According to the San Francisco Chronicle, the U.S. Coast Guard reported for most of that day that about 140 gallons had leaked before revising their estimate to reflect a more accurate assessment of the spill.

While nowhere near the size of megaspills such as the infamous Exxon Valdez incident, which dumped about 11 million gallons of oil off the coast of Alaska, the proximity of this spill to a major metropolitan area and a unique, delicate ecosystem makes it a tragic event nonetheless. California Governor Schwarzenegger has declared a state of emergency, with many citizens criticizing a sluggish and disjointed response from the Coast Guard. Southern California, of course, is still reeling from a profusion of human-ignited forest fires which created thousands of refugees and caused billions of dollars in damage to property, exclusive of the immense devastation it wreaked on local ecosystems.

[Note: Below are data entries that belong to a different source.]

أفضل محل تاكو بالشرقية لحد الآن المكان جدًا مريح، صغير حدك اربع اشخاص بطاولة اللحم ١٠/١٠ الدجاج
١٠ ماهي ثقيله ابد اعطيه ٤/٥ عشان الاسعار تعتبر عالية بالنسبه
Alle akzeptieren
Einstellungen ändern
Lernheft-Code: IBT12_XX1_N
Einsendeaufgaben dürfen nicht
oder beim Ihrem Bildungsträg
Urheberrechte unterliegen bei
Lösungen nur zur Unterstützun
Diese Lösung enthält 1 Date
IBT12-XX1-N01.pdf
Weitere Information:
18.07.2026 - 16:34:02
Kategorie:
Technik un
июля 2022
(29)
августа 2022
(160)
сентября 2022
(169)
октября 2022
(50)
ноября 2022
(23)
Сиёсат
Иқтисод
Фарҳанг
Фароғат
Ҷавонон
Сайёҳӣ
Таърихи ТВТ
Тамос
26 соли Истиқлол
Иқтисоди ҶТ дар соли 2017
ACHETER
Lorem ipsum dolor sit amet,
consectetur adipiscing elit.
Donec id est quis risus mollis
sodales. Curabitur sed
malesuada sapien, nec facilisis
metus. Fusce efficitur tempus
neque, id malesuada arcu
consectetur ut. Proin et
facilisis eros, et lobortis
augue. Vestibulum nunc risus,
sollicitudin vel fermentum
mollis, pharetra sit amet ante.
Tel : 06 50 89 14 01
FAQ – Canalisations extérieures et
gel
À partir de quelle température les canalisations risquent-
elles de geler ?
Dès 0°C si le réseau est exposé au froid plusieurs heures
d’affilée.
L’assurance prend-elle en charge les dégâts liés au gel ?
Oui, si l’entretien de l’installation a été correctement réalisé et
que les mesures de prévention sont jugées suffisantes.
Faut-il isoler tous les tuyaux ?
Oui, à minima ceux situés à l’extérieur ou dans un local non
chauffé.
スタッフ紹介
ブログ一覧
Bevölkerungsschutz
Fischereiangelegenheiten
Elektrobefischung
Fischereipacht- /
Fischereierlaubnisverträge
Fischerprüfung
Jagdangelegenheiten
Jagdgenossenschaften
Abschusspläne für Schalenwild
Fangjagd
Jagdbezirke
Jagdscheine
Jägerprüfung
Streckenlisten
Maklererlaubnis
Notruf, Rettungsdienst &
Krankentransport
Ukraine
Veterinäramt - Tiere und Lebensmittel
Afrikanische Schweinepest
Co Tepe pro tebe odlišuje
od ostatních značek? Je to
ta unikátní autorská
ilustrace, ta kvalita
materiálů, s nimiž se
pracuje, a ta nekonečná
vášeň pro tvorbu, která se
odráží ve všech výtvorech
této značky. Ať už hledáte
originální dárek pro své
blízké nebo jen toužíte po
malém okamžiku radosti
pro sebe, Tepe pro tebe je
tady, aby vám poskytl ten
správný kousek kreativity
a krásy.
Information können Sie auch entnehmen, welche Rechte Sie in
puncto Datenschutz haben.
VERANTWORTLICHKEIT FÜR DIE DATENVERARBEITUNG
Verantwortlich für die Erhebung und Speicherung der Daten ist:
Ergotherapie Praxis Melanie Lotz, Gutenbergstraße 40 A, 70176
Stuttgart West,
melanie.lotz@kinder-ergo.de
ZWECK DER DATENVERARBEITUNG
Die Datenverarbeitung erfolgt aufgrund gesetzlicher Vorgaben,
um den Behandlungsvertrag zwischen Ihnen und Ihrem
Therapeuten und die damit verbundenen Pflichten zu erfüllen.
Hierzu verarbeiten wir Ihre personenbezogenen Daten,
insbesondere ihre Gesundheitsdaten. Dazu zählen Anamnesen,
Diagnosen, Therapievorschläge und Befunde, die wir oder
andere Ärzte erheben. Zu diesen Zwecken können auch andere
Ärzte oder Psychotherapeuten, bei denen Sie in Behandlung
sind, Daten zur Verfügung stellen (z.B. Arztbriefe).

1996 Cape Mohican Oil Spill, CaliforniaAs of this evening, about 20,000 gallons of oil had been mopped up along the coastline. An official from the state Fish & Game Department was reported as saying that cleanup operations could continue for months or even years; over 100 oiled birds have been found thusfar, but the extent of damage to species and their habitats will not be fully grasped for some time, as the Bay currents continue to wash waves of sludge on the once scenic beaches of Marin County.

In 1996, a tanker dumped about 40,000 gallons of oil in the same vicinity (pictured). Cleanup continued for about two years.